In February 1990, Ms. Schultz joined the Journal as a reporter in New York. She has covered personal finance, mutual funds, medical insurance and benefits. She was named a special writer in April 1995 and a news editor in June 2001. Prior to joining the Journal, Ms. Schultz covered personal investing at Fortune magazine from 1987 to 1990.
In early 2005, Ms. Schultz, along with fellow Journal colleague Theo Francis, won the George Polk Award for economics reporting for a series of articles about how employers are profiting from their retiree health plans. The pair also won the William Brewster Styles Award for Business/Economics Reporting from the Scripps Howard Foundation for the same series of articles. In 2004, she and Mr. Francis received the New York Press Club’s Award for Business Reporting for “Hidden Roots of the Pension Crisis,” and were also finalists for a Gerald Loeb award.

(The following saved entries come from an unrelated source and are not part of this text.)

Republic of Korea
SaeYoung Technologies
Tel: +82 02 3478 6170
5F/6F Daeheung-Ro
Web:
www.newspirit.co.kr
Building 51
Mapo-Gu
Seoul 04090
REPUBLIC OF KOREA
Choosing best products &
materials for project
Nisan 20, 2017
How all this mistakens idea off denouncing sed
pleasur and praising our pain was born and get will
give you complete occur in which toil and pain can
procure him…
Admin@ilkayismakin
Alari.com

In 2003, Ms. Schultz was a member of a team of Journal reporters awarded the 2003 Pulitzer Prize in explanatory reporting, for an article on how companies hide executive compensation. Ms. Schultz and Mr. Francis won a George Polk Award in the financial reporting category and a Sidney Hillman Foundation Award for their investigation into how companies profit from the deaths of workers on whom they hold life insurance. She also shared with other Journal reporters an award from the Society of American Business Editors and Writers (SABEW) for a series on corporate scandals, and awards from SABEW and the New York Press Club for coverage of Enron. Also in 2003, she and Mr. Francis were finalists in the Investigative Reporters and Editors contest and the Gerald Loeb awards.

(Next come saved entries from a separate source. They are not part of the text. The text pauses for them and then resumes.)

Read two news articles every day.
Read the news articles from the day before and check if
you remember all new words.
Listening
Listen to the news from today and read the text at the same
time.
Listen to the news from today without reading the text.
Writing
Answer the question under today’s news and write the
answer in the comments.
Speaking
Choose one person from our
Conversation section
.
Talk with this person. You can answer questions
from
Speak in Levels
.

In 2002, Ms. Schultz received an award for Distinguished Literary Contributions from the IEEE-USA, and in 2001 she was awarded the Sidney Hillman Foundation Award for a series of articles on how companies profit from their benefits plans. In 2000, she won the Gerald Loeb Award for distinguished business and financial journalism; the George Polk Award in the financial reporting category; the Gold Typewriter Award from the New York Press Club, and the James Aronson Award for Social Justice Journalism. Also in 2000, she was a finalist in the Deadline Club’s award for best investigative reporting and received an honorable mention in the Heywood Broun Awards for distinguished journalism.

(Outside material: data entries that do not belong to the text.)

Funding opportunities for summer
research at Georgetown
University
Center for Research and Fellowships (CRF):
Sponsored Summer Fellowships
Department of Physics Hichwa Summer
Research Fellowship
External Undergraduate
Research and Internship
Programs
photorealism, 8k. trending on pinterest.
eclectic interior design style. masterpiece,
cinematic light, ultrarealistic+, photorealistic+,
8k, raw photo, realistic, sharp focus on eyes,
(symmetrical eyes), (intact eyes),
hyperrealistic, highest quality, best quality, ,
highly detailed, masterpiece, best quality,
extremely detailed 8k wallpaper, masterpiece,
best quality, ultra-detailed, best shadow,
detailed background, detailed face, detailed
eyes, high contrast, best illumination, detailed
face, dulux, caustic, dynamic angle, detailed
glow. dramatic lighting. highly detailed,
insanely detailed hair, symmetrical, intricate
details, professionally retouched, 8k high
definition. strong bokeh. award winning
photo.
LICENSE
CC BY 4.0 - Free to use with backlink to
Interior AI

Ms. Schultz has received six Front Page Awards from the Newswomen’s Club of New York, from 1996 to 2001, for articles in the sports writing, financial, and specialized writing categories. She received awards for retirement savings reporting in 2000, 1998 and 1997 from the ICI Education Foundation and American University’s School of Communication.
A San Francisco native, Ms. Schultz earned a bachelor's degree from the University of California at Berkeley and a master's degree from New York University, where she taught dozens of writing and journalism courses for more than decade.